My great-grandfather (Arthur) and my grandfather James Coan Carter Sr. (J.C.) purchased the farm in 1938 and the dairy was born. In the early 1950’s my grandfather named the farm – J.C. Carter and Son, Registered Holsteins. As a child showing Holstein dairy heifers at the state fair, my father (Jimmy) wanted to name the farm “Georgia Belle.” When he found out the name was already taken, Southern Belle was settled on and the name has stuck ever since.
- Were you involved with the day-to-day operations of the farm when it was an active dairy operation?
The last of the dairy herd was sold in 1986. I was only 6 years old at the time and to this day I have fond memories “working” alongside my grandfather and my dad. Lifelong lessons of an honest days work, commitment, and seeing a job to completion were instilled in me from a very early age. It was here that I was taught that we don’t work a 9 to 5 job but many times a 5 to 9.
- What was the decision making process to transition Southern Belle Farm into an agritourism location? In the early 2000’s and in the peak of the housing boom in Henry County, developers began to make offers [to purchase our land] for potential subdivisions.The decision to sell the land and move on would have been an easy and very lucrative choice. We as a family sat down and after much prayer and discussion, knew there had to be another option [to selling.] We wanted to keep the farm in the family for future generations and make it a viable [business] again. At the same time we had new neighbors coming to us, asking questions about milk and where their food comes from. We saw this as an opportunity to transform our farm into an agritourism education farm and in 2006 we hosted our first educational school tours.
- Did you always know you wanted to be a farmer and take over the family business?

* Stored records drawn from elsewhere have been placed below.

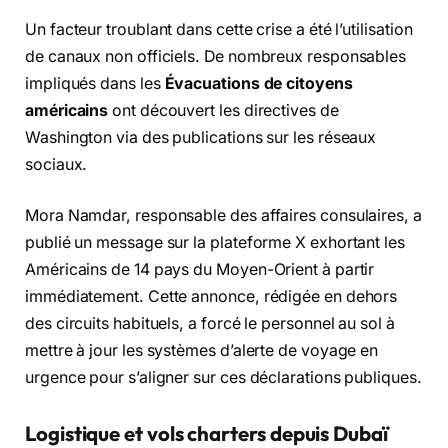
Un facteur troublant dans cette crise a été l’utilisation
de canaux non officiels. De nombreux responsables
impliqués dans les
Évacuations de citoyens
américains
ont découvert les directives de
Washington via des publications sur les réseaux
sociaux.
Mora Namdar, responsable des affaires consulaires, a
publié un message sur la plateforme X exhortant les
Américains de 14 pays du Moyen-Orient à partir
immédiatement. Cette annonce, rédigée en dehors
des circuits habituels, a forcé le personnel au sol à
mettre à jour les systèmes d’alerte de voyage en
urgence pour s’aligner sur ces déclarations publiques.
Logistique et vols charters depuis Dubaï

Farming is simply in my blood and it’s all I’ve ever known. Most kids want to be a doctor or lawyer or professional athlete when they grow up. Not me, all I ever wanted to be was simply a farmer. I think we tend to model ourselves after those that are closest to us. My first sentence as a child was “barn with daddy.”I wanted to be just like my dad when I grew up. I think farmers are some of the most resilient people on the face of the planet and will not take no for an answer. There was a time here on our farm when the odds were stacked against us and we realized that production agriculture was no longer viable in our now urban community. In order to provide an opportunity for the future generations to continue our farming heritage, we knew that we would need to change directions. Agritourism was something that we were all passionate about and saw it as an opportunity to not only keep our farm in our family, but to share it with others in our community.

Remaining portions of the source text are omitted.